3.以下のように区分けされます。

【問題提起】
 1.司法警察職員は取調べを行うことが認められている(刑訴法198条1項)が、それは任意でなければならない。本件取調べが任意でなく、強制であったとすると、法律の定めた手続き(199条以下参照)によらない身体拘束を行ったものといえ、強制処分法定主義(憲法31条、刑訴法197条1項但書)に違反し、違法な処分であったということになる。そこで、本件取調べが強制処分であったか否か、そもそも刑訴法197条1項但書にいう「強制の処分」とは何を意味するものかが問題となる。

【規範定立】
 2.この点、強制処分とは重要な権利または利益を侵害する処分であるとの主張もある。確かに、真実発見の要請(刑訴法1条)をみたすためには、捜査機関の手を厳格に縛らず、「重要な」という絞りをかけて任意処分の範囲を拡大する必要性はあるともいえる。しかし、強制処分法定主義の趣旨は、罪刑法定主義と同様、許される処分を法律という形で明確に定めることにより市民の自由を保障する点にある。したがって、「重要な」権利侵害か否かという不明確な判断基準を立てることは、強制処分法定主義の趣旨に反し、相当とはいえない。そこで、このような絞りはかけず、強制処分とは権利・利益を侵害する処分であると解するのが妥当である。
 3.(1) それでは、本件取調べは強制処分であったといえるか。本件で問題となる権利・利益とは、行動の自由に他ならない(198条1項但書参照)。したがって、当該具体的状況に鑑み、社会通念上退去の自由が保障されていたか否かを判断すべきである。

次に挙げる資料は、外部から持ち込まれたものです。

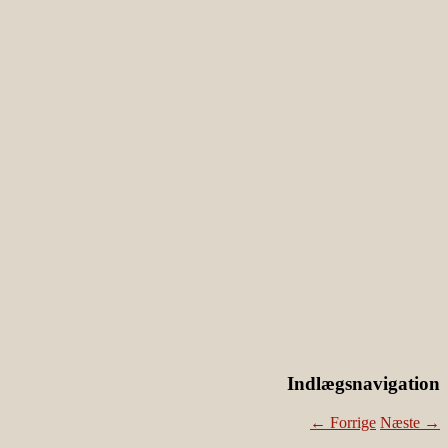
Indlægsnavigation
←
Forrige
Næste
→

 *3という番号が付されており、あてはめが始まったかのようにみえるが、具体的判断基準を定立しているわけだから、実質的にはここまでが規範定立

【あてはめ】
  (2) 本件では、取調べは午前8時40分から深夜2時にまでおよんでいる。このような長時間にわたる、かつ、深夜にまでおよぶ取調べが、一般的に被疑者の自由意志により行われるとは考え難い。これに加え、警察のほうから帰宅の意思を確認したり外部に連絡をとる機会を与えていないこと、常に監視状況に置かれていたこともあわせ考えると、本件取調べにおいて退去の自由は確保されていなかったとみるのが妥当である。もっともXのほうから帰宅したいとの明示の申し出はなされていないが、そもそもそのような申し出ができるような状況ではなかったというべきである。
 (3) よって、退去の自由が確保されておらず、権利・利益侵害があったといえる本件取調べは、実質的な逮捕に基づく強制処分であったといわざるをえない。

【結論】
 4.以上の検討により、本件取調べは法律の定めによらない身体拘束に基づくものとして違法である。